One of the main extras on the BFI’s new dual-format reissue of Separate Tables is an archive commentary by director Delbert Mann, who died in 2007. Mann is still probably best known for his Oscar-winning 1955 debut Marty, but he’d worked extensively in television beforehand. Back then the medium was less prestigious but more demanding; many shows, including scripted dramas, were broadcast either live or ‘as live’ (i.e., in studio with no retakes), and as such Mann became a quick, instinctive film-maker. He’s one of those old-fashioned professionals who just seem to instinctively know when to cut from a two-shot to a close-up. Anyone with an ambition to direct dialogue-driven movies could do much worse than listen to him.

Of the film itself… Mann talks on the commentary track about how he’s always happiest directing intelligent, meaningful material, but he says very little about what he thought Separate Tables actually means. It is a film about loneliness, adapted from two interconnected one-act plays by Terence Rattigan set in the same Bournemouth hotel. Rattigan’s plays were written in 1954 and Mann’s film came out just four years later, but in between Rattigan’s reputation had been completely overturned. The 1956 success of John Osborne’s Look Back in Anger, and the Angry Young Men who came in his wake, caused a massive backlash against Rattigan’s dramas of upper-middle-class repression. It reached the point where, when Rattigan expressed his fondness for the edgy, transgressive farces of Joe Orton, the younger playwright actually became less popular with critics.

The 2010s have seen several hit revivals of Rattigan’s unfashionable later plays and one major adaptation – Terence Davies’s The Deep Blue Sea, with Rachel Weisz and Tom Hiddleston. Frankly, they now seem less dated than a lot of the work of Osborne and his imitators, but Separate Tables is an exception. The first of the two dramas features the hotel’s manager Miss Cooper trying to get her partner Martin, an alcoholic failed politician, back together with his ex-wife. We’re supposed to see Cooper’s actions as selfless and generous, but the fact that Martin was jailed for beating his wife makes it hard to see their relationship as anything other than a time-bomb waiting to go off. In the second drama, Cooper mediates when some of her other guests turn against Major Pollock, an eccentric old man who has been charged with nebulous sexual offences against women in cinemas.

The idea that two dramatic events could happen in the same hotel at the same time and only the manager would notice is a subtler, sadder indictment of modern alienation than anything in the rest of the script.

SEPARATE TABLES

Mann’s film tones down the abuse storyline significantly but fails to handle the Major Pollock storyline any better than Rattigan did.

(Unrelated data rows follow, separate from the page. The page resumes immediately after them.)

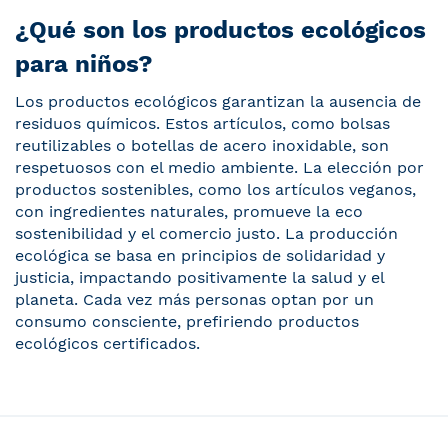
¿Qué son los productos ecológicos
para niños?
Los productos ecológicos garantizan la ausencia de
residuos químicos. Estos artículos, como bolsas
reutilizables o botellas de acero inoxidable, son
respetuosos con el medio ambiente. La elección por
productos sostenibles, como los artículos veganos,
con ingredientes naturales, promueve la eco
sostenibilidad y el comercio justo. La producción
ecológica se basa en principios de solidaridad y
justicia, impactando positivamente la salud y el
planeta. Cada vez más personas optan por un
consumo consciente, prefiriendo productos
ecológicos certificados.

The playwright’s failure, at least, was caused by a last-minute loss of nerve; in his original draft Pollock was arrested for soliciting men, and it’s obvious throughout that this is Rattigan’s true subject matter. The play’s sympathetic characters all agree that Pollock wasn’t doing anyone any harm, and make witty remarks about how his victims weren’t really the “respectable women” they’ve been described as, and these days it just makes you want to scream. Some modern performances reinstate Rattigan’s original text, and perhaps there is a risk here of making the drama too much of a foregone conclusion, of reducing the whole dilemma to a silly prejudice people used to have. But it can’t possibly be worse than making someone who does not immediately forgive sexual assault into the villain of the piece.

It is possible to enjoy the Major Pollock segment, largely because Pollock is played by David Niven. Niven rightly won an Oscar for his tragicomic, exquisitely judged performance, as did Wendy Hiller as Miss Cooper. (Hiller’s acceptance speech is one for the ages – “Never mind the honour, cold hard cash is what this means to me!”) In Rattigan’s play Cooper was present for both halves but the other characters changed, and on his commentary Mann praises Rattigan and co-screenwriter John Gay for intermingling the two casts. It’s an obvious way to give the play a more filmic structure, but it works at the expense of Rattigan’s original point about loneliness. The idea that two dramatic events could happen in the same hotel at the same time and only the manager would notice is a subtler, sadder indictment of modern alienation than anything in the rest of the script.

The cast, including Rita Hayworth and Deborah Kerr, is uniformly strong. Of particular note is a really enjoyable, relaxed performance from Burt Lancaster as a much-rewritten, less English, less abusive version of Rattigan’s Martin. Lancaster produced the film as part of the famous collaboration with Howard Hecht that made him one of the first movie stars to move into production. In a lengthy audio interview included among the BFI’s extras, Lancaster talks passionately about the noble social function of escapist entertainment, and there’s no doubt that the assembled stars under Mann’s confident direction give Separate Tables a sense of sophisticated fun that almost makes you overlook the inadvertent unpleasantness of its plot. Almost, but not quite.